PROBLEM TO WORK ON: Every record needs to come back as written, except for the pictures.

Collected data
^^^^^^^^

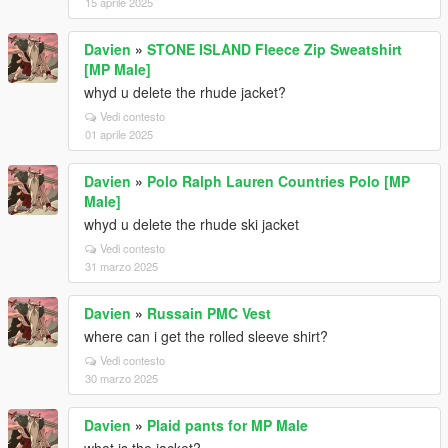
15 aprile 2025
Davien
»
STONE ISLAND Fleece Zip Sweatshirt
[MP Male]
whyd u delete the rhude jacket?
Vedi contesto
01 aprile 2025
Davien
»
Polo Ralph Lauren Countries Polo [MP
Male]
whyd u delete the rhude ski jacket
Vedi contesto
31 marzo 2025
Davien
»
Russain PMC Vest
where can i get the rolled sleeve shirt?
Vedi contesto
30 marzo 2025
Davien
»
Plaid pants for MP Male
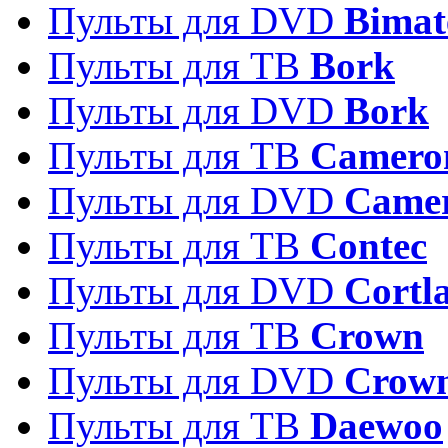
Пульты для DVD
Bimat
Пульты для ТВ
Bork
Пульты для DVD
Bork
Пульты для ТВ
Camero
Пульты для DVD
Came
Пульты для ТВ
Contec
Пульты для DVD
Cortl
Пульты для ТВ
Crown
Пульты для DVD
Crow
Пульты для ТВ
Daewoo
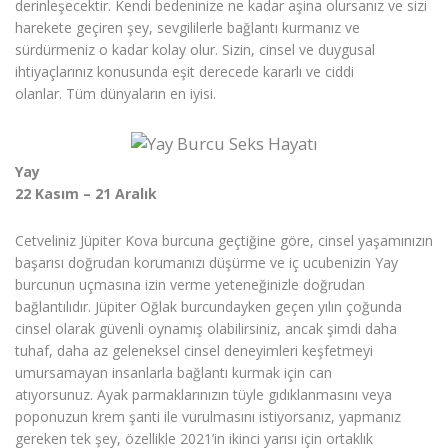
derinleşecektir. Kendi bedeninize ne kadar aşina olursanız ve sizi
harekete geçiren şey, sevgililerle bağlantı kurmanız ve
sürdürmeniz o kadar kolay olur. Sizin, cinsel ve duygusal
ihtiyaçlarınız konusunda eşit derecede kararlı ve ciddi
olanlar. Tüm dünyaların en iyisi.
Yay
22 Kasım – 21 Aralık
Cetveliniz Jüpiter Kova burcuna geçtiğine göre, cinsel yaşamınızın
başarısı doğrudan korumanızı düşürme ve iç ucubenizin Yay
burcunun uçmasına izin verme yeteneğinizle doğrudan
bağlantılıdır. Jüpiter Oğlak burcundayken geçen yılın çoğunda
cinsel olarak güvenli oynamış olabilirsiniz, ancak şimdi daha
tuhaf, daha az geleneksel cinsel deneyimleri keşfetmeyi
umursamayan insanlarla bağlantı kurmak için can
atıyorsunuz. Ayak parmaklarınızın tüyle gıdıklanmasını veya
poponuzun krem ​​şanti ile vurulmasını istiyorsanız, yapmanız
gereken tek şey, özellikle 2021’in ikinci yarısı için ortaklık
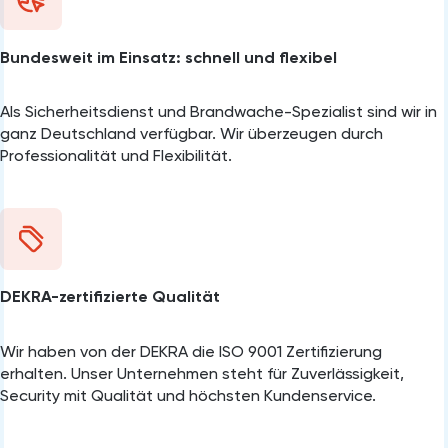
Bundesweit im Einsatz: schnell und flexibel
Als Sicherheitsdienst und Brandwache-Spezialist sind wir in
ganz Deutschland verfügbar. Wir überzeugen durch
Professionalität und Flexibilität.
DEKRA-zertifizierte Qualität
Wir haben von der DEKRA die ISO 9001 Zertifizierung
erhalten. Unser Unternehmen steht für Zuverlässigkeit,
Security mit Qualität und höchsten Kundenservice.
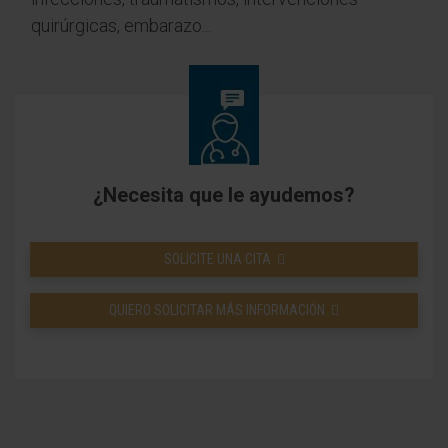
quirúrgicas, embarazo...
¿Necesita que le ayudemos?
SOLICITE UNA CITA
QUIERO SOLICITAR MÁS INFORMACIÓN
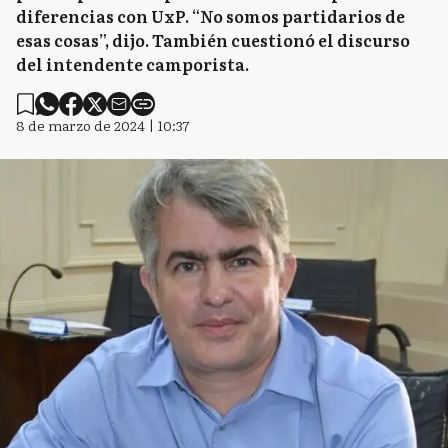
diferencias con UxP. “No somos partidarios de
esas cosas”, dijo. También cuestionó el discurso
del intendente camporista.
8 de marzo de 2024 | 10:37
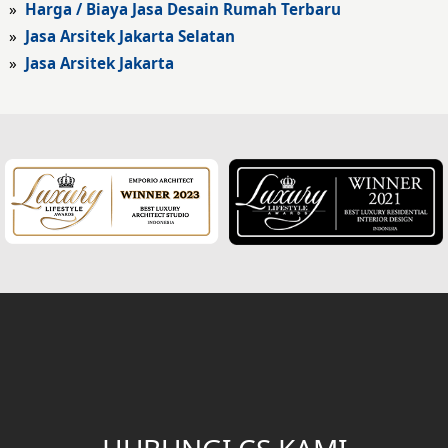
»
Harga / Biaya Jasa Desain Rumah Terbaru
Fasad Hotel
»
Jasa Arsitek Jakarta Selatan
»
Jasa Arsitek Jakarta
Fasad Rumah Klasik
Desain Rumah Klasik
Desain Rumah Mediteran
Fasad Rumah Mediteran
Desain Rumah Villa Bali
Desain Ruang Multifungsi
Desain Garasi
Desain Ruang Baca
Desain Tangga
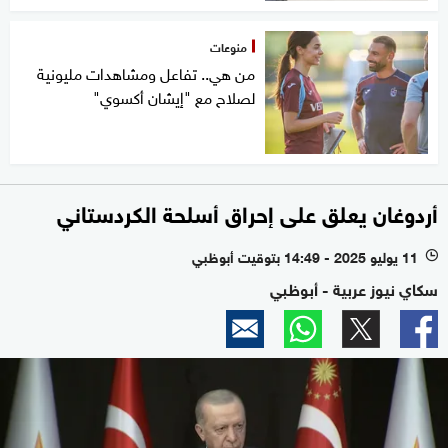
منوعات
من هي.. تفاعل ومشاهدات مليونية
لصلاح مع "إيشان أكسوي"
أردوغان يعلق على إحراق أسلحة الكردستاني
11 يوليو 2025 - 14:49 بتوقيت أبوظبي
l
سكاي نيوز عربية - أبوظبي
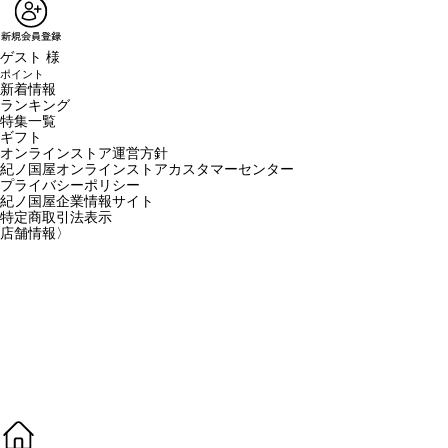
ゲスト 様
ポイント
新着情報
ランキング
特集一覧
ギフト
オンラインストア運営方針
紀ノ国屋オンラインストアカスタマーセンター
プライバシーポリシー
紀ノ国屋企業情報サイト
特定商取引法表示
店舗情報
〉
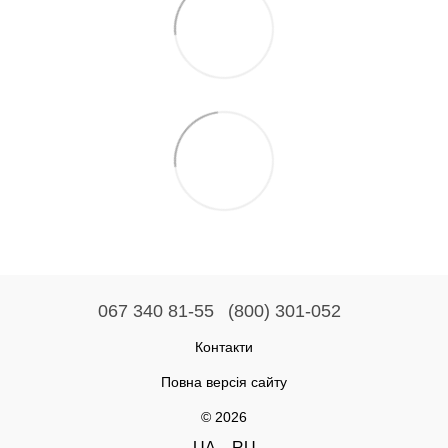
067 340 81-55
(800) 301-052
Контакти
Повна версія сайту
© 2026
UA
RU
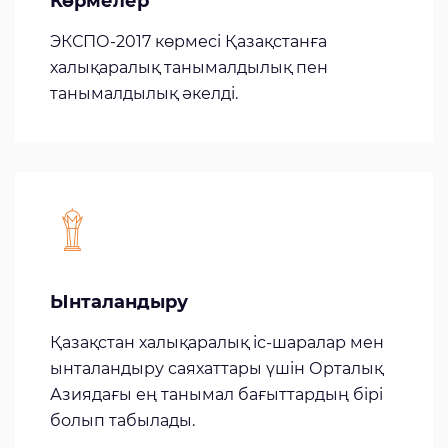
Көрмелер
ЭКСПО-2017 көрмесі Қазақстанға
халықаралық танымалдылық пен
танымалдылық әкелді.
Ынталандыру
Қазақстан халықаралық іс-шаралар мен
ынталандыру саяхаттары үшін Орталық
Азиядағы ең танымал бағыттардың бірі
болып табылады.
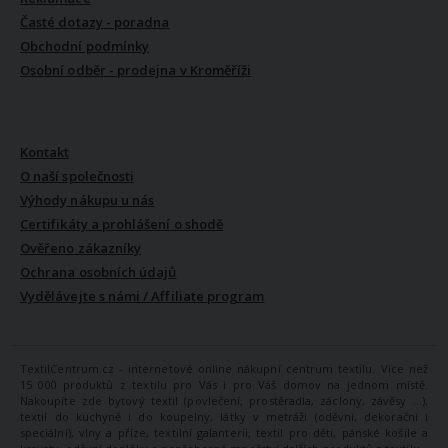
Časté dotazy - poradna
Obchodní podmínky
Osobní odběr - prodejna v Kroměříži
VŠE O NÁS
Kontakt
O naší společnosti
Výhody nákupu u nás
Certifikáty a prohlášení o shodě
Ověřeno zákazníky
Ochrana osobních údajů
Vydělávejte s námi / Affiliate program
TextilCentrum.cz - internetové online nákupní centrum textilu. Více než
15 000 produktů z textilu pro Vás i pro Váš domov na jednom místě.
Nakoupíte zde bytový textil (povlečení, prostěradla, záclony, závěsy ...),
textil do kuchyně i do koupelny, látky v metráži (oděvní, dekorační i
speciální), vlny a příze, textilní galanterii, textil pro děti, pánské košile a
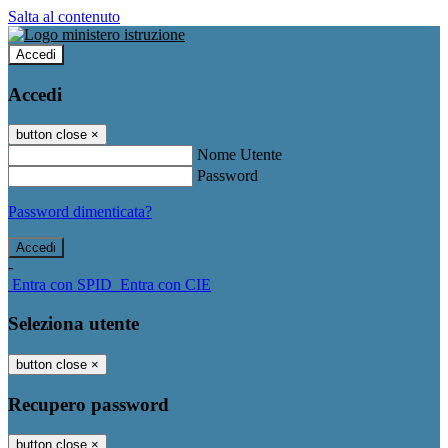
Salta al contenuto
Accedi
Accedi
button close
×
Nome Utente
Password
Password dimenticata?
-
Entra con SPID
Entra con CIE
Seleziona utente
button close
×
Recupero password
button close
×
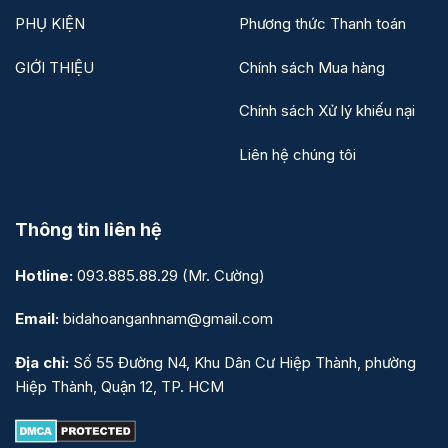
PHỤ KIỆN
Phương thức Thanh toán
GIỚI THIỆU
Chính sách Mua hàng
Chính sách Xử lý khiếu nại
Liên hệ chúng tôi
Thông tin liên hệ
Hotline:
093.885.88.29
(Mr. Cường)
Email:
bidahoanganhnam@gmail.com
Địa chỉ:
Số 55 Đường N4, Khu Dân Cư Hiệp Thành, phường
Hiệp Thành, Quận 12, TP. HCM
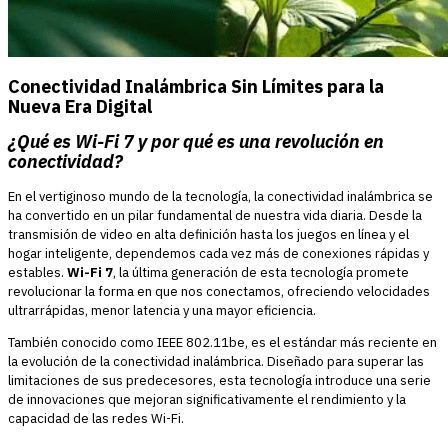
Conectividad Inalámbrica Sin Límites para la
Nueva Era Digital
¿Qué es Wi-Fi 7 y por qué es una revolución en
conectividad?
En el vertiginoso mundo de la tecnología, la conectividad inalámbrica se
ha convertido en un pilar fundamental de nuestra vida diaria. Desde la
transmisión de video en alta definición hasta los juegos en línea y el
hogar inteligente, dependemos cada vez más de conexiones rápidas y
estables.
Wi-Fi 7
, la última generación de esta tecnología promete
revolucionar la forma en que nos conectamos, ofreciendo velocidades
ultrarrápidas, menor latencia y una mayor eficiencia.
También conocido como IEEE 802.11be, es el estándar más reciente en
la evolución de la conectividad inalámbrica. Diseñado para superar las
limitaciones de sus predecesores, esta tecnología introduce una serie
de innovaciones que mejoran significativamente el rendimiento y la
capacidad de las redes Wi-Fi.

^^^^^^^^

SOLUTION FOR THIS EXERCISE:
15 aprile 2025
Davien
»
STONE ISLAND Fleece Zip Sweatshirt
[MP Male]
whyd u delete the rhude jacket?
Vedi contesto
01 aprile 2025
Davien
»
Polo Ralph Lauren Countries Polo [MP
Male]
whyd u delete the rhude ski jacket
Vedi contesto
31 marzo 2025
Davien
»
Russain PMC Vest
where can i get the rolled sleeve shirt?
Vedi contesto
30 marzo 2025
Davien
»
Plaid pants for MP Male
Пульты для DVD
Bimat
Пульты для ТВ
Bork
Пульты для DVD
Bork
Пульты для ТВ
Camero
Пульты для DVD
Came
Пульты для ТВ
Contec
Пульты для DVD
Cortl
Пульты для ТВ
Crown
Пульты для DVD
Crow
Пульты для ТВ
Daewoo
derinleşecektir. Kendi bedeninize ne kadar aşina olursanız ve sizi
harekete geçiren şey, sevgililerle bağlantı kurmanız ve
sürdürmeniz o kadar kolay olur. Sizin, cinsel ve duygusal
ihtiyaçlarınız konusunda eşit derecede kararlı ve ciddi
olanlar. Tüm dünyaların en iyisi.
Yay
22 Kasım – 21 Aralık
Cetveliniz Jüpiter Kova burcuna geçtiğine göre, cinsel yaşamınızın
başarısı doğrudan korumanızı düşürme ve iç ucubenizin Yay
burcunun uçmasına izin verme yeteneğinizle doğrudan
bağlantılıdır. Jüpiter Oğlak burcundayken geçen yılın çoğunda
cinsel olarak güvenli oynamış olabilirsiniz, ancak şimdi daha
tuhaf, daha az geleneksel cinsel deneyimleri keşfetmeyi
umursamayan insanlarla bağlantı kurmak için can
atıyorsunuz. Ayak parmaklarınızın tüyle gıdıklanmasını veya
poponuzun krem ​​şanti ile vurulmasını istiyorsanız, yapmanız
gereken tek şey, özellikle 2021’in ikinci yarısı için ortaklık
Bundesweit im Einsatz: schnell und flexibel
Als Sicherheitsdienst und Brandwache-Spezialist sind wir in
ganz Deutschland verfügbar. Wir überzeugen durch
Professionalität und Flexibilität.
DEKRA-zertifizierte Qualität
Wir haben von der DEKRA die ISO 9001 Zertifizierung
erhalten. Unser Unternehmen steht für Zuverlässigkeit,
Security mit Qualität und höchsten Kundenservice.
quirúrgicas, embarazo...
¿Necesita que le ayudemos?
SOLICITE UNA CITA
QUIERO SOLICITAR MÁS INFORMACIÓN
diferencias con UxP. “No somos partidarios de
esas cosas”, dijo. También cuestionó el discurso
del intendente camporista.
8 de marzo de 2024 | 10:37
»
Harga / Biaya Jasa Desain Rumah Terbaru
Fasad Hotel
»
Jasa Arsitek Jakarta Selatan
»
Jasa Arsitek Jakarta
Fasad Rumah Klasik
Desain Rumah Klasik
Desain Rumah Mediteran
Fasad Rumah Mediteran
Desain Rumah Villa Bali
Desain Ruang Multifungsi
Desain Garasi
Desain Ruang Baca
Desain Tangga
منوعات
من هي.. تفاعل ومشاهدات مليونية
لصلاح مع "إيشان أكسوي"
أردوغان يعلق على إحراق أسلحة الكردستاني
11 يوليو 2025 - 14:49 بتوقيت أبوظبي
l
سكاي نيوز عربية - أبوظبي
ゲスト 様
ポイント
新着情報
ランキング
特集一覧
ギフト
オンラインストア運営方針
紀ノ国屋オンラインストアカスタマーセンター
プライバシーポリシー
紀ノ国屋企業情報サイト
特定商取引法表示
店舗情報
〉
067 340 81-55
(800) 301-052
Контакти
Повна версія сайту
© 2026
UA
RU
Көрмелер
ЭКСПО-2017 көрмесі Қазақстанға
халықаралық танымалдылық пен
танымалдылық әкелді.
Ынталандыру
Қазақстан халықаралық іс-шаралар мен
ынталандыру саяхаттары үшін Орталық
Азиядағы ең танымал бағыттардың бірі
болып табылады.
Časté dotazy - poradna
Obchodní podmínky
Osobní odběr - prodejna v Kroměříži
VŠE O NÁS
Kontakt
O naší společnosti
Výhody nákupu u nás
Certifikáty a prohlášení o shodě
Ověřeno zákazníky
Ochrana osobních údajů
Vydělávejte s námi / Affiliate program
TextilCentrum.cz - internetové online nákupní centrum textilu. Více než
15 000 produktů z textilu pro Vás i pro Váš domov na jednom místě.
Nakoupíte zde bytový textil (povlečení, prostěradla, záclony, závěsy ...),
textil do kuchyně i do koupelny, látky v metráži (oděvní, dekorační i
speciální), vlny a příze, textilní galanterii, textil pro děti, pánské košile a
Salta al contenuto
Accedi
Accedi
button close
×
Nome Utente
Password
Password dimenticata?
-
Entra con SPID
Entra con CIE
Seleziona utente
button close
×
Recupero password
button close
×
PHỤ KIỆN
Phương thức Thanh toán
GIỚI THIỆU
Chính sách Mua hàng
Chính sách Xử lý khiếu nại
Liên hệ chúng tôi
Thông tin liên hệ
Hotline:
093.885.88.29
(Mr. Cường)
Email:
bidahoanganhnam@gmail.com
Địa chỉ:
Số 55 Đường N4, Khu Dân Cư Hiệp Thành, phường
Hiệp Thành, Quận 12, TP. HCM
Conectividad Inalámbrica Sin Límites para la
Nueva Era Digital
¿Qué es Wi-Fi 7 y por qué es una revolución en
conectividad?
En el vertiginoso mundo de la tecnología, la conectividad inalámbrica se
ha convertido en un pilar fundamental de nuestra vida diaria. Desde la
transmisión de video en alta definición hasta los juegos en línea y el
hogar inteligente, dependemos cada vez más de conexiones rápidas y
estables.
Wi-Fi 7
, la última generación de esta tecnología promete
revolucionar la forma en que nos conectamos, ofreciendo velocidades
ultrarrápidas, menor latencia y una mayor eficiencia.
También conocido como IEEE 802.11be, es el estándar más reciente en
la evolución de la conectividad inalámbrica. Diseñado para superar las
limitaciones de sus predecesores, esta tecnología introduce una serie
de innovaciones que mejoran significativamente el rendimiento y la
capacidad de las redes Wi-Fi.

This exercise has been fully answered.